The comment thread on my blog entry about the simplicity of NAS for Oracle got me thinking. I can’t count how many times I’ve seen people ask the following question:
Is N MB/s good throughput for Oracle over NFS?
Feel free to plug in any value you’d like for N. I’ve seen people ask if 40MB/s is acceptable. I’ve seen 60, 80, name it-I’ve seen it.
And The Answer Is…
Let me answer this question here and now. The acceptable throughput for Oracle over NFS is full wire capacity. Full stop! With Gigabit Ethernet and large Oracle transfers, that is pretty close to 110MB/s. There are some squeak factors that might bump that number one way or the other but only just a bit. Even with the most hasty of setups, you should expect very close to 100MB/s straight out of the box-per network path. I cover examples of this in depth in this HP whitepaper about Oracle over NFS.
The steps to a clean bill of health are really very simple. First, make sure Oracle is performing large I/Os. Good examples of this are tablespace CCF (create contiguous file) and full table scans with port-maximum multi-block reads. Once you verify Oracle is performance large I/Os, do the math. If you are not close to 100MB/s on a GbE network path, something is wrong. Determining what’s wrong is another blog entry. I want to capitalize on this nagging question about expectations. I reiterate (quoting myself):
Oracle will get line speed over NFS, unless something is ill-configured.
Initial Readings
I prefer to test for wire-speed before Oracle is loaded. The problem is that you need to mimic Oracle’s I/O. In this case I mean Direct I/O. Let’s dig into this one a bit.
I need something like a dd(1) tool that does O_DIRECT opens. This should be simple enough. I’ll just go get a copy of the oss.oracle.com coreutils package that has O_DIRECT tools like dd(1) and tar(1).
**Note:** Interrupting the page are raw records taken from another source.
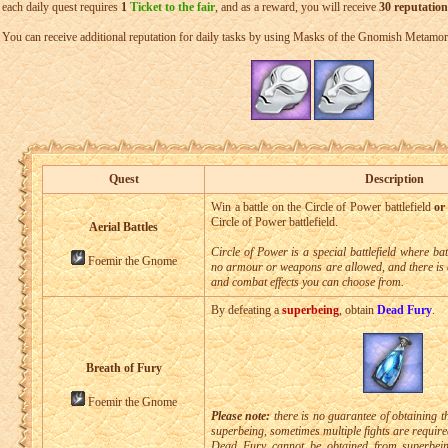
each daily quest requires
1
Ticket to the fair
, and as a reward, you will receive
30 reputation
You can receive additional reputation for daily tasks by using Masks of the Gnomish Metamor
Quest
Description
Win a battle on the Circle of Power battlefield
or
Circle of Power battlefield.
Aerial Battles
Circle of Power is a special battlefield where ba
Foemir the Gnome
no armour or weapons are allowed, and there is 
and combat effects you can choose from.
By defeating a
superbeing
, obtain
Dead Fury
.
Breath of Fury
Foemir the Gnome
Please note:
there is no guarantee of obtaining t
superbeing, sometimes multiple fights are require
Dead Fury cannot be obtained from superbein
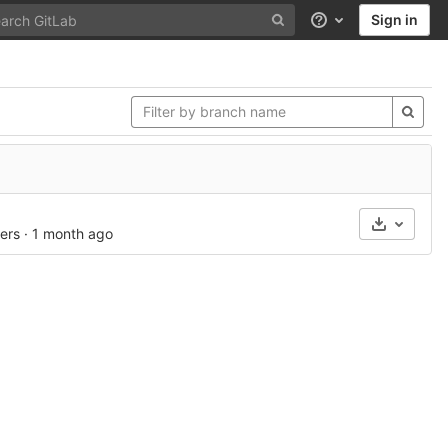
Sign in
Help
Select A
ers
·
1 month ago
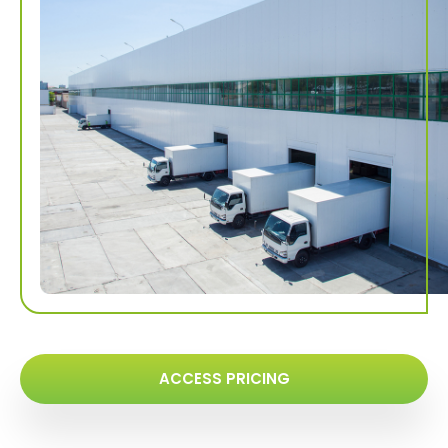
ACCESS PRICING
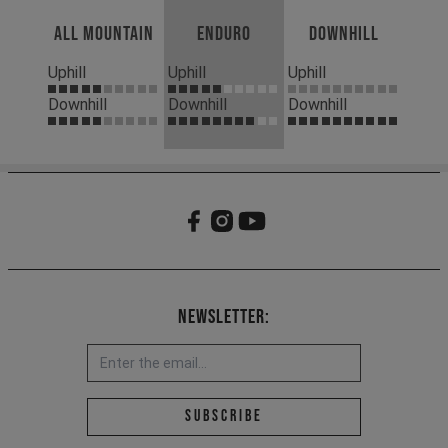
All Mountain
Enduro
Downhill
Uphill
Uphill
Uphill
Downhill
Downhill
Downhill
Newsletter:
Email address *
Subscribe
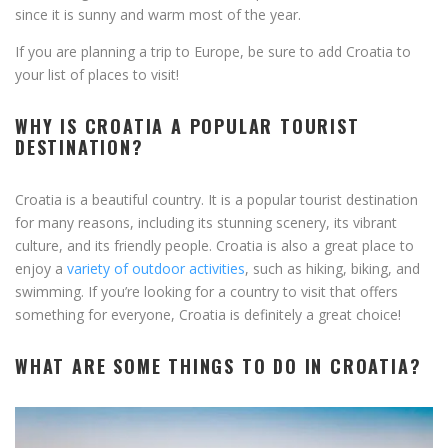
since it is sunny and warm most of the year.
If you are planning a trip to Europe, be sure to add Croatia to
your list of places to visit!
WHY IS CROATIA A POPULAR TOURIST
DESTINATION?
Croatia is a beautiful country. It is a popular tourist destination
for many reasons, including its stunning scenery, its vibrant
culture, and its friendly people. Croatia is also a great place to
enjoy a
variety of outdoor activities
, such as hiking, biking, and
swimming. If you’re looking for a country to visit that offers
something for everyone, Croatia is definitely a great choice!
WHAT ARE SOME THINGS TO DO IN CROATIA?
So here goes:
[root@tmr6s15 DD]# ls ../coreutils-4.5.3-41.i386.rpm ../coreutils-4.5.3-41.i386.rpm [root@tmr6s15 DD]# rpm2cpio < ../coreutils-4.5.3-41.i386.rpm | cpio -idm 11517 blocks [root@tmr6s15 DD]# ls bin etc usr [root@tmr6s15 DD]# cd bin [root@tmr6s15 bin]# ls -l dd -rwxr-xr-x 1 root root 34836 Mar 4 2005 dd [root@tmr6s15 bin]# ldd dd linux-gate.so.1 => (0xffffe000) libc.so.6 => /lib/tls/libc.so.6 (0x00805000) /lib/ld-linux.so.2 (0x007ec000)
I have an NFS mount exported from an HP EFS Clustered Gateway (formerly PolyServe):
$ ls -l /oradata2 total 8388608 -rw-r--r-- 1 root root 4294967296 Aug 31 10:15 file1 -rw-r--r-- 1 root root 4294967296 Aug 31 10:18 file2 $ mount | grep oradata2 voradata2:/oradata2 on /oradata2 type nfs (rw,bg,hard,nointr,tcp,nfsvers=3,timeo=600,rsize=32768,wsize=32768,actimeo=0,addr=192.168.60.142)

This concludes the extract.